Line two baking sheets with parchment paper and have a pastry bag with a plain tip (about 1/2-inch, 2 cm) ready.
Sift together the powdered sugar, almond meal and 2 tablespoons of espresso so there are no lumps (usually I just use a fork to break any large lumps). If your almond meal isn't so fine, you can put the ingredients into a blender or food processor to make it finer. Personally, I'd just use the sifter and dump out any remaining crumbs that didn't make it through the sifting process.
In the bowl of a standing electric mixer (or if you prefer, you can use a bowl and hand mixer), beat the egg whites until they begin to rise and hold their shape. While whipping, beat in the granulated sugar until very stiff and firm, about 2 minutes.
Carefully fold the dry ingredients, in two batches, into the beaten egg whites with a flexible rubber spatula.

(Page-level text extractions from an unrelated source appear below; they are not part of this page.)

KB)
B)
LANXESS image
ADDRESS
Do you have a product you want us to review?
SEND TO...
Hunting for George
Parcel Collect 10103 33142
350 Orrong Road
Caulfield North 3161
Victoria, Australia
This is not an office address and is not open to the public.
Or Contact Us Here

If you want your macaron shells to be red, this is where you'd to add in the food coloring (with the dry ingredients), otherwise, you can just skip it and use the food coloring as paint to paint it on once the cookies are assembled (like I did!). When the mixture is just smooth and there are no streaks of egg white, stop folding and scrape the batter into the pastry bag (standing the bag in a tall glass helps if you’re alone).
Pipe the batter on the parchment-lined baking sheets in 1.35-inch (3.5 cm) circles evenly spaced one-inch (3 cm) apart. Quickly after it's piped, sprinkle a few espresso powder over each shell (this step is optional, personally I do it because I like how they macarons look once they're baked).

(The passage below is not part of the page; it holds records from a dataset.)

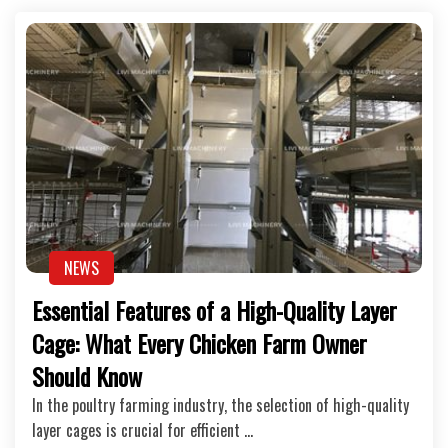
NEWS
Essential Features of a High-Quality Layer
Cage: What Every Chicken Farm Owner
Should Know
In the poultry farming industry, the selection of high-quality
layer cages is crucial for efficient …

Rap the baking sheet a few times firmly on the counter top to flatten the macarons. Then it let sit for at 30-60 minutes (okay, I've done it with just 15 minutes before and they turn out fine, but whatever you do, do not skip this step; even at just 15 minutes) before baking them in the oven, 15-17 minutes. Let cool completely then remove from baking sheet.
to make the peppermint buttercream frosting filling: beat butter for a few minutes with a mixer with the paddle attachment on medium speed (or you can use a hand mixer). add the 2 cups of powdered sugar and turn your mixer on the lowest speed (so the sugar doesn’t blow everywhere) until the sugar has been incorporated with the butter. increase mixer speed to medium and add peppermint extract, and 1 tablespoon of milk/cream and beat for 3 minutes. if your frosting needs a more stiff consistency, add a little more sugar. if your frosting needs to be thinned out, add remaining tablespoon of milk, a little at a time. once you've gotten the right consistency and the buttercream is complete, add in the crushed peppermint candy cane pieces and mix until incorporated. of course, this last part here is optional, you can skip it if you like. i personally like the added crunch when biting into my peppermint macaron, so i do this last step. :)
to assemble: Before assembling these cookies, make sure to pair up all the cookie shells so they are as close as possible in size. Then using a knife, spread a good amount of the peppermint filling on the inside of the macarons then sandwich them together. Sprinkle the crushed peppermint candy cane pieces over the filling portion of the assembled macaron. Or you can roll the cookie on the candy pieces. This last step adds a nice decorated touch to these peppermint macarons. They are so cute and delicious!
Let them stand at least one day (keep them refrigerated) before serving (serve at room temperature), to meld the flavors. Or if you can't wait to dig in and eat, I say wait a few hours, at least! (Shhhh, I've eaten them newly assembled too, and they taste just as yummy! hahahaha). But really, for the best optimal flavor and taste, you must wait at least one day. They really are THAT good and worth the wait!
Store in an airtight container for up to 5 days.
Makes about 16-20 cookies. Enjoy and happy eating! :)
Note: I typically just bake mine for 15 minutes and they turn out fine. But yours may be different as all oven temperatures vary so letting them bake the full 17 minutes may be fine. I say set your timer for 15 minutes and add on from there.